Saved data entries
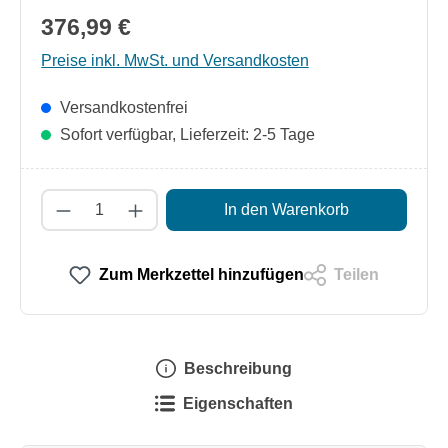
376,99 €
Preise inkl. MwSt. und Versandkosten
Versandkostenfrei
Sofort verfügbar, Lieferzeit: 2-5 Tage
Produkt Anzahl: Gib den gewünschten Wert
In den Warenkorb
Zum Merkzettel hinzufügen
Teilen
Beschreibung
Eigenschaften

» **Exercise instructions**: Could you retype every record above exactly, leaving the pictures out?

» **Output**:
376,99 €
Preise inkl. MwSt. und Versandkosten
Versandkostenfrei
Sofort verfügbar, Lieferzeit: 2-5 Tage
Produkt Anzahl: Gib den gewünschten Wert
In den Warenkorb
Zum Merkzettel hinzufügen
Teilen
Beschreibung
Eigenschaften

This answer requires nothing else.